Ein Jahr später liegt das erste Ergebnis vor.
Neon hat etwa 1 Billion Parameter und erreicht bei einer anspruchsvollen Analyseprüfung für Röntgenbeugung (XRD) eine Erfolgsquote von 55,3 % und übertrifft damit GPT-6 Astra sowie Claude Fable 5.1 deutlich.
Was die Parameter angeht: Laut Branchengerüchten hat Astra insgesamt mehrere Billionen Parameter, während Neon nur 1 Billion aufweist;
Was die Rechenleistung angeht: Nach öffentlichen Angaben von Jensen Huang steht hinter Astra ein Verbund von über 100.000 Grace-Blackwell-Grafikkarten, während der Spitzenwert für das abschließende Training von Neon nur 1300 H200-Grafikkarten beträgt.
Dieser Kontrast hat in der Fachwelt schnell für Aufsehen gesorgt.
Jeff Dean hat sofort unter Fedus' Beitrag gratuliert.
Hinter der Zahl von 1300 gegenüber 100.000 verbirgt sich ein neuer Weg, um KI weiter leistungsfähiger zu machen.
Eine Prüfung, die die Erfolgsquote von 2,7 % auf 55,3 % steigert
Das von Neon gelöste Problem heißt Röntgenbeugungsanalyse (kurz XRD).
Was ist Röntgenbeugung?
Als Beispiel: Wenn ein Röntgenstrahl in einen Kristall eindringt, entstehen Beugungsspitzen in mehreren festen Winkeln. Bei unterschiedlichen Materialien liegen die Spitzen an unterschiedlichen Stellen, genau wie ein Fingerabdruck.
Um zu überprüfen, ob das synthetisierte Produkt ein Supraleiter, ein magnetisches Material oder ein Halbleiter ist, muss zuerst geprüft werden, ob dieser „Fingerabdruck“ übereinstimmt.

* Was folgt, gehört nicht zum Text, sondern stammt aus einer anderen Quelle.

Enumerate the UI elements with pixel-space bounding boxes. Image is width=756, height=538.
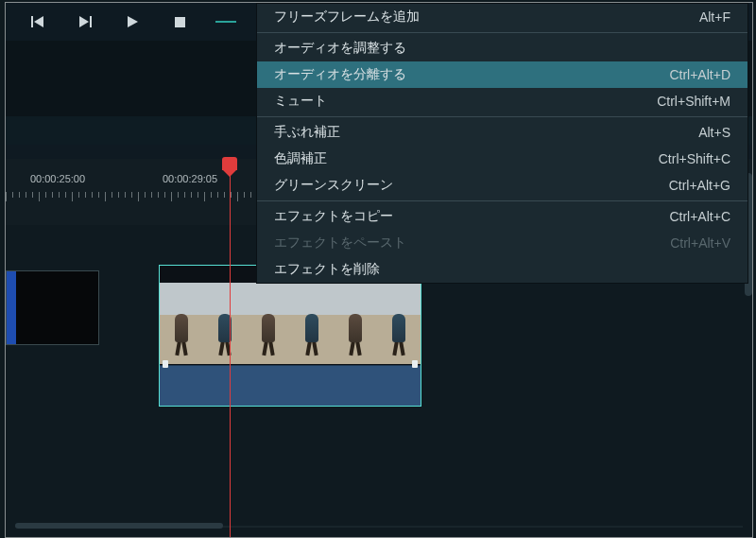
playhead-line bbox=[230, 176, 231, 537]
svg-rect-5 bbox=[175, 17, 185, 27]
svg-marker-1 bbox=[34, 16, 43, 27]
menu-item-delete-effect[interactable]: エフェクトを削除 bbox=[257, 256, 747, 283]
app-frame: 00:00:25:00 00:00:29:05 0 - コピ bbox=[5, 2, 753, 538]
menu-item-label: ミュート bbox=[274, 93, 657, 110]
menu-item-green-screen[interactable]: グリーンスクリーンCtrl+Alt+G bbox=[257, 172, 747, 199]
clip-thumbnails bbox=[160, 283, 421, 364]
clip-edge bbox=[7, 271, 16, 344]
menu-separator bbox=[257, 116, 747, 117]
menu-separator bbox=[257, 200, 747, 201]
menu-item-stabilize[interactable]: 手ぶれ補正Alt+S bbox=[257, 119, 747, 146]
menu-item-label: エフェクトをペースト bbox=[274, 234, 670, 252]
menu-item-label: グリーンスクリーン bbox=[274, 177, 669, 194]
clip-selected[interactable]: 0 - コピ bbox=[159, 265, 421, 407]
menu-item-shortcut: Ctrl+Shift+C bbox=[659, 151, 730, 166]
stop-button[interactable] bbox=[166, 10, 193, 33]
step-back-button[interactable] bbox=[25, 10, 51, 33]
ruler-label: 00:00:25:00 bbox=[30, 173, 85, 184]
clip-trim-handle-right[interactable] bbox=[412, 360, 418, 368]
svg-rect-0 bbox=[31, 16, 33, 27]
menu-item-shortcut: Ctrl+Alt+D bbox=[669, 67, 730, 82]
h-scrollbar-thumb[interactable] bbox=[15, 523, 223, 529]
clip-trim-handle-left[interactable] bbox=[163, 360, 168, 368]
menu-item-shortcut: Alt+S bbox=[698, 125, 730, 140]
svg-marker-2 bbox=[79, 16, 89, 27]
svg-rect-3 bbox=[90, 16, 92, 27]
menu-item-shortcut: Ctrl+Alt+G bbox=[669, 178, 730, 193]
menu-item-color-correct[interactable]: 色調補正Ctrl+Shift+C bbox=[257, 146, 747, 172]
h-scrollbar[interactable] bbox=[6, 523, 752, 529]
step-forward-button[interactable] bbox=[72, 10, 98, 33]
menu-item-freeze-frame[interactable]: フリーズフレームを追加Alt+F bbox=[257, 4, 747, 30]
separator-line-icon bbox=[215, 21, 236, 23]
menu-item-shortcut: Ctrl+Alt+C bbox=[669, 209, 730, 224]
menu-item-shortcut: Ctrl+Shift+M bbox=[657, 94, 730, 109]
play-button[interactable] bbox=[119, 10, 146, 33]
menu-item-label: オーディオを分離する bbox=[274, 66, 669, 83]
menu-item-label: エフェクトを削除 bbox=[274, 261, 730, 278]
ruler-label: 00:00:29:05 bbox=[163, 173, 217, 184]
menu-item-detach-audio[interactable]: オーディオを分離するCtrl+Alt+D bbox=[257, 61, 747, 88]
clip-preceding[interactable] bbox=[6, 270, 99, 345]
menu-item-copy-effect[interactable]: エフェクトをコピーCtrl+Alt+C bbox=[257, 203, 747, 230]
menu-item-paste-effect: エフェクトをペーストCtrl+Alt+V bbox=[257, 230, 747, 256]
menu-item-label: エフェクトをコピー bbox=[274, 208, 669, 225]
menu-item-label: オーディオを調整する bbox=[274, 40, 730, 57]
menu-item-label: フリーズフレームを追加 bbox=[274, 9, 699, 26]
menu-item-shortcut: Ctrl+Alt+V bbox=[670, 235, 730, 251]
menu-item-label: 色調補正 bbox=[274, 150, 659, 167]
svg-marker-4 bbox=[128, 16, 138, 27]
menu-item-label: 手ぶれ補正 bbox=[274, 124, 698, 141]
menu-item-adjust-audio[interactable]: オーディオを調整する bbox=[257, 35, 747, 61]
menu-separator bbox=[257, 32, 747, 33]
menu-item-mute[interactable]: ミュートCtrl+Shift+M bbox=[257, 88, 747, 114]
playhead-handle-icon[interactable] bbox=[222, 157, 237, 170]
menu-item-shortcut: Alt+F bbox=[699, 9, 730, 25]
clip-audio-track[interactable] bbox=[160, 365, 421, 406]
context-menu: フリーズフレームを追加Alt+Fオーディオを調整するオーディオを分離するCtrl… bbox=[256, 3, 748, 284]
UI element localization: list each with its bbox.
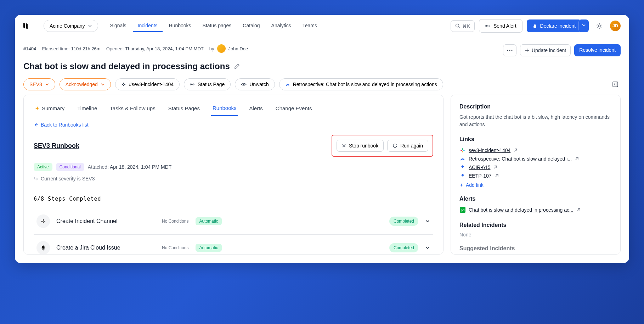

Das Röntgendiffraktometer im Periodic Lab. Die XRD-Daten, mit denen Neon lernt, werden von Geräten dieses Typs erzeugt.
Das Problem ist, dass die im Labor synthetisierten Proben oft sehr unrein sind und mehrere Substanzen überlappen – so als wären die Fingerabdrücke von Hunderten Personen durcheinander auf demselben Blatt Papier abgedruckt.
Um festzustellen, was sich in der Probe befindet, müssen Materialwissenschaftler normalerweise Software öffnen, Datenbanken durchsuchen und mit Fachartikeln vergleichen, was sehr viel Zeit in Anspruch nimmt.
Periodic hat 134 solcher schwierigen Aufgaben ausgewählt, die selbst Experten vor Herausforderungen stellen, und daraus den Benchmark-Test FrontierXRD zusammengestellt.
Die 55,3 % von Neon sind das Ergebnis bei diesen 134 Aufgaben.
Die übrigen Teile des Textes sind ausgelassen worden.